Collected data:
___

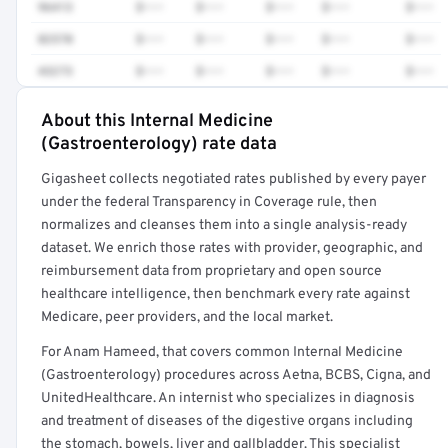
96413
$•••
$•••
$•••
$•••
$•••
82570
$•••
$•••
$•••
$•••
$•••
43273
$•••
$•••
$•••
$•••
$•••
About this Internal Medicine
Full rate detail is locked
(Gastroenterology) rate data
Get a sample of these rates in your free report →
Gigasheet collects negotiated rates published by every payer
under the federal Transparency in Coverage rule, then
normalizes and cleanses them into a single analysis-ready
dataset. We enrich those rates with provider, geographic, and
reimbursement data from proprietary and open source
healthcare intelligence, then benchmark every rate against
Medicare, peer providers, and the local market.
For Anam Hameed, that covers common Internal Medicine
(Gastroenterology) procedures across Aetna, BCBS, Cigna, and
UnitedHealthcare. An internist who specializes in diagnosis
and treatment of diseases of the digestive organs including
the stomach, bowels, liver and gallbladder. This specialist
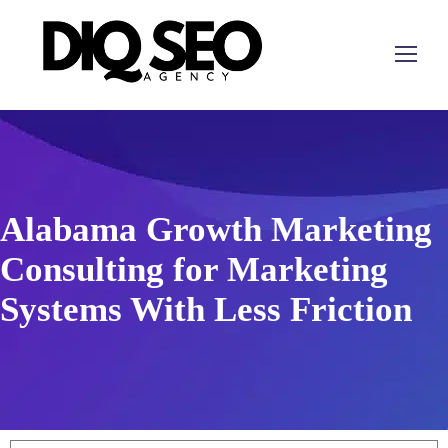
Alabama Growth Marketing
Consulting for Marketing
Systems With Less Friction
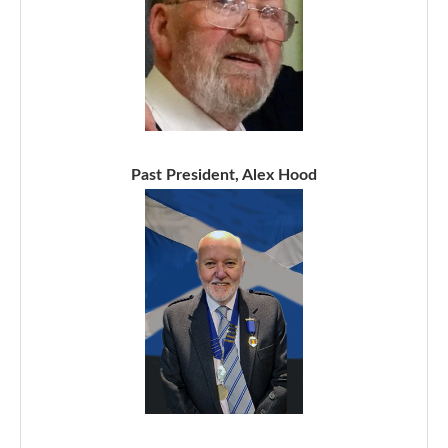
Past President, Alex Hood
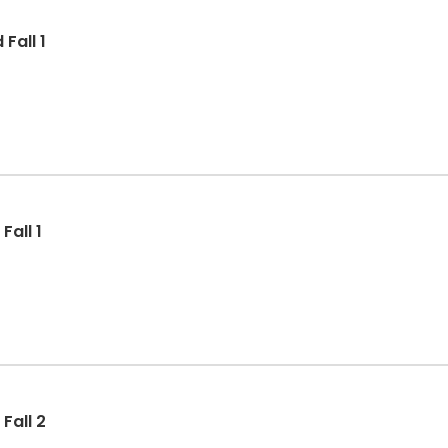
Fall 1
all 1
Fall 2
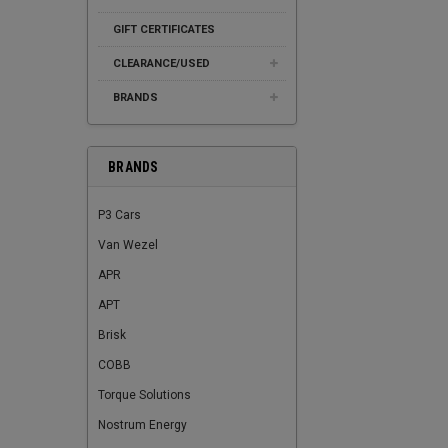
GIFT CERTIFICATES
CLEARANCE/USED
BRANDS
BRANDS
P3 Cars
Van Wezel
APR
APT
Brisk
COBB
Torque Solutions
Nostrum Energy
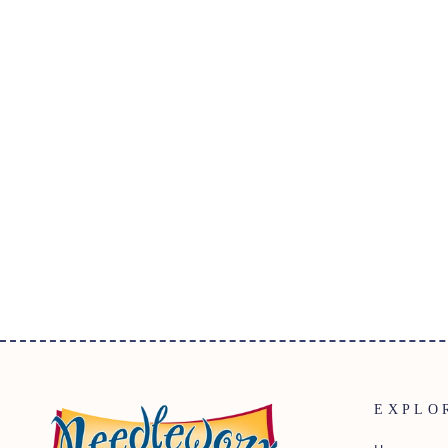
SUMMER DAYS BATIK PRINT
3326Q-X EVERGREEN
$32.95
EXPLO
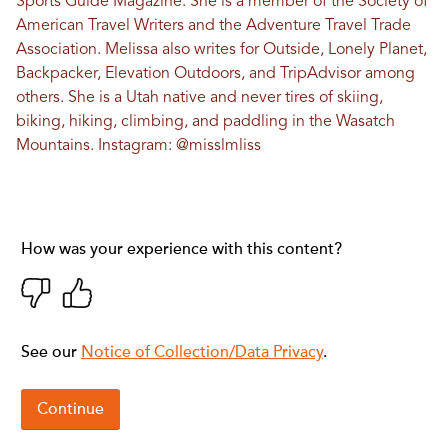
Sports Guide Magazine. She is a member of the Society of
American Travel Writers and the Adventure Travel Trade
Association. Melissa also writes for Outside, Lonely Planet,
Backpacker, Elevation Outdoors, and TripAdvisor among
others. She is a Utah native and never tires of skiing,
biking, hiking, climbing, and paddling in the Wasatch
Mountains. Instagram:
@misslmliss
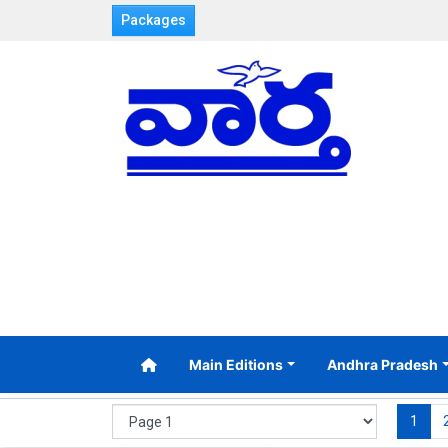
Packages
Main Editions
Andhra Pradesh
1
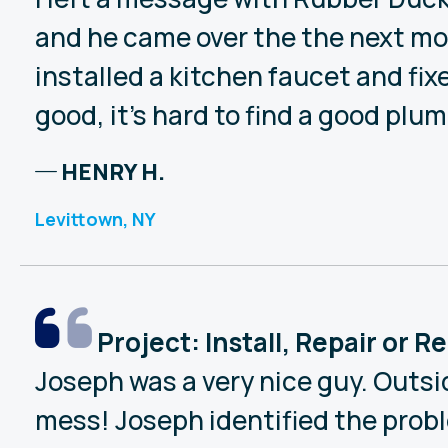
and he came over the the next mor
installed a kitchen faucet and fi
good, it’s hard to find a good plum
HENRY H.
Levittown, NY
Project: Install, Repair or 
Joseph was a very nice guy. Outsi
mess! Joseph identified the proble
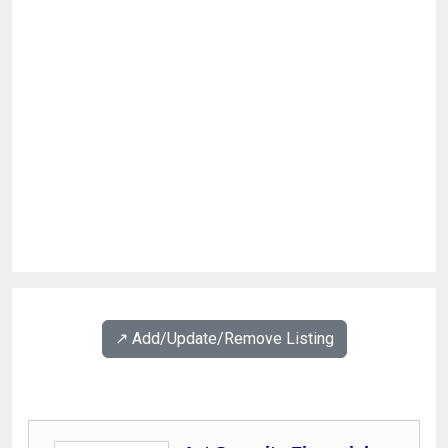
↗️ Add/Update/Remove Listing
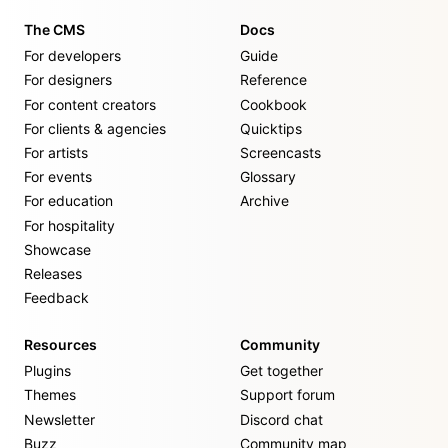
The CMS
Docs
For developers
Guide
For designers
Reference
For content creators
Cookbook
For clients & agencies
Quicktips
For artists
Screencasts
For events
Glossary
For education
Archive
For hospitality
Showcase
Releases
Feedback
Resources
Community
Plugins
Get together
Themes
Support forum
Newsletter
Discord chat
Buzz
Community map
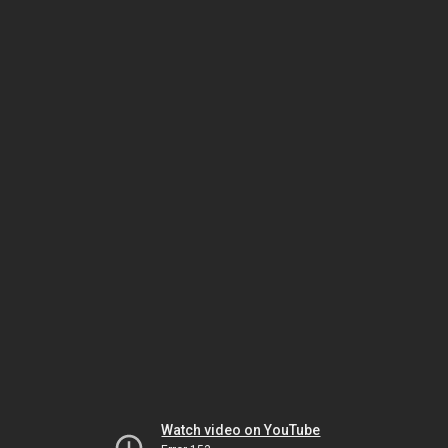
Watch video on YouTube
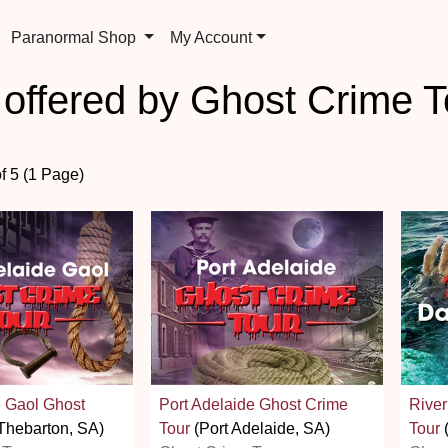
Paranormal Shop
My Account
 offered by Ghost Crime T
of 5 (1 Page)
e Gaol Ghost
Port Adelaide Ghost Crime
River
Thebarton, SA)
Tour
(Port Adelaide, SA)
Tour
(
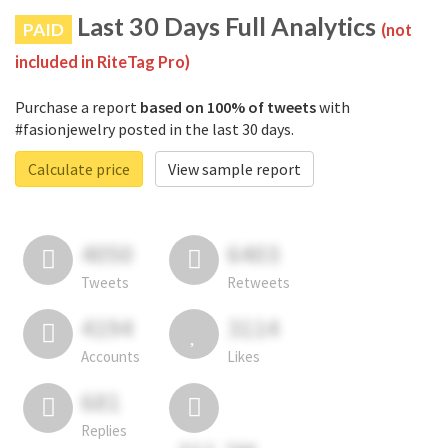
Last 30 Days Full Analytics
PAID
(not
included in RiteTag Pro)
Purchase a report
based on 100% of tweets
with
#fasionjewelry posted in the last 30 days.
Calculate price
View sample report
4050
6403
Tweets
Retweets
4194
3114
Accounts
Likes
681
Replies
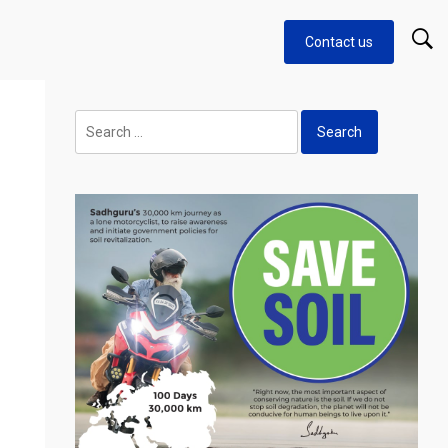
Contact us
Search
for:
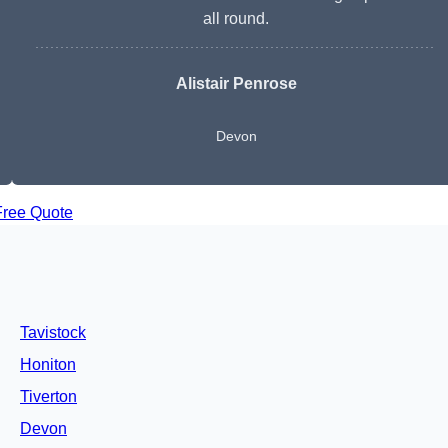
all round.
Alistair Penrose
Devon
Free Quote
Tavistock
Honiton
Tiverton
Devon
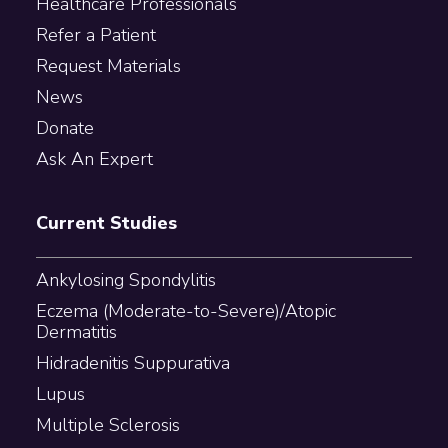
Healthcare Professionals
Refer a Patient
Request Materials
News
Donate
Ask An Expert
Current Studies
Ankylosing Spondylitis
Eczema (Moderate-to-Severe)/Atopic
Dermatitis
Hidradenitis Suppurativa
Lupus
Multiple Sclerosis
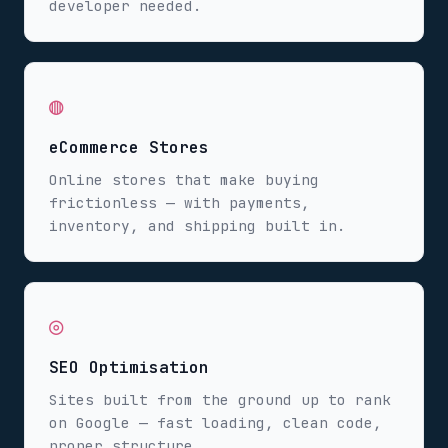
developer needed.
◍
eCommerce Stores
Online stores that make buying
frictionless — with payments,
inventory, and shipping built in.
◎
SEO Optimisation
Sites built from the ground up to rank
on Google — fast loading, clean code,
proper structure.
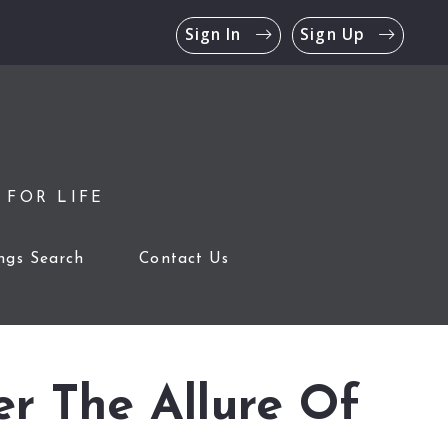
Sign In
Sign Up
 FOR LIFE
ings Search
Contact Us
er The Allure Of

___

PROMPT :: Above are the records; copy each line from them that includes the string "sample".

TASK OUTPUT ::
Get a sample of these rates in your free report →
View sample report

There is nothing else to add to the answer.